According to election results and Gallup polls, our country has been divided for most of my adult life almost evenly, 50/50, between sheep and goats, only we call them donkeys and elephants; or should I say elephants and donkeys. For awhile the donkeys will prevail and then the elephants will win. And at each victory party the triumphant says in more or less politically correct language, "Depart from me you goats into the eternal fire prepared for the devil and his angels" and they prepare to rule in righteousness. But which one is right? And which one is wrong? It’s always pretty easy to tell. The one that see it the way I see it is right, of course.
I was visiting with an old friend a couple of weekends ago – another one of those former Mississippi priests. He’s just returned from a six-month sabbatical studying community in places of profound conflict. He visited Syria, the Gaza strip, and South Africa among other places. At a retreat in Syria at a monastery for Christian-Moslem dialogue, he listened to a Dharma talk by a Buddhist master of the Aikido school of martial arts. The master demonstrated the Aikido techniques for protecting one’s enemy. "We need our enemies," the teacher said. "They help us move into a fuller understanding of truth." Therefore, he said, we must create our victory in such a way that our adversary wins also, otherwise a defeated enemy will merely wait until a more opportune time later to return stronger to the attack, and your peace will not be everlasting.
The Buddhist teacher’s wisdom is compatible with the teachings of some of the great leaders in conflict.

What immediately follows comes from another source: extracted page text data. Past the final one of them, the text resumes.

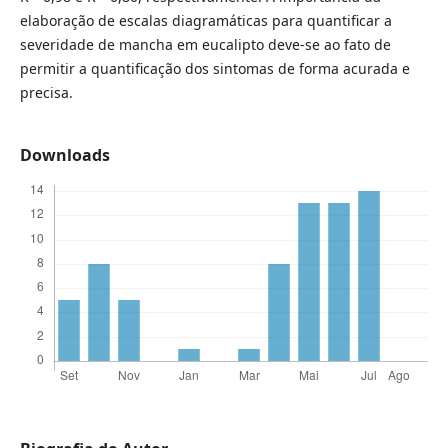
elaboração de escalas diagramáticas para quantificar a
severidade de mancha em eucalipto deve-se ao fato de
permitir a quantificação dos sintomas de forma acurada e
precisa.
Downloads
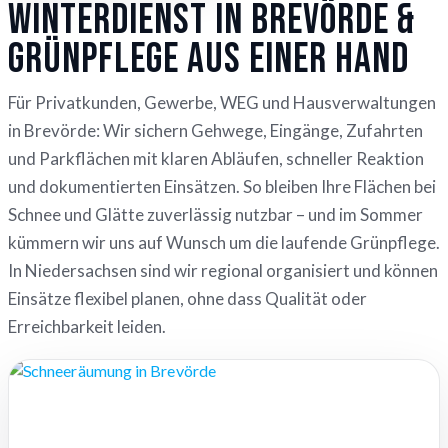
Winterdienst in Brevörde &
Grünpflege aus einer Hand
Für Privatkunden, Gewerbe, WEG und Hausverwaltungen
in Brevörde: Wir sichern Gehwege, Eingänge, Zufahrten
und Parkflächen mit klaren Abläufen, schneller Reaktion
und dokumentierten Einsätzen. So bleiben Ihre Flächen bei
Schnee und Glätte zuverlässig nutzbar – und im Sommer
kümmern wir uns auf Wunsch um die laufende Grünpflege.
In Niedersachsen sind wir regional organisiert und können
Einsätze flexibel planen, ohne dass Qualität oder
Erreichbarkeit leiden.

Gandhi, Martin Luther King and Desmond Tutu are all leaders who fought courageously against powerful evils but always emphasized that the oppressors were as trapped by their oppressive system as their victims. Oppressors need liberation too – liberation from blindness and fear.
During part of his sabbatical, my friend went to South Africa where he visited briefly with Desmond Tutu, Nelson Mandela and at more length with three people who had been close to Mandela. He came away with a new understanding of leadership for a community in conflict.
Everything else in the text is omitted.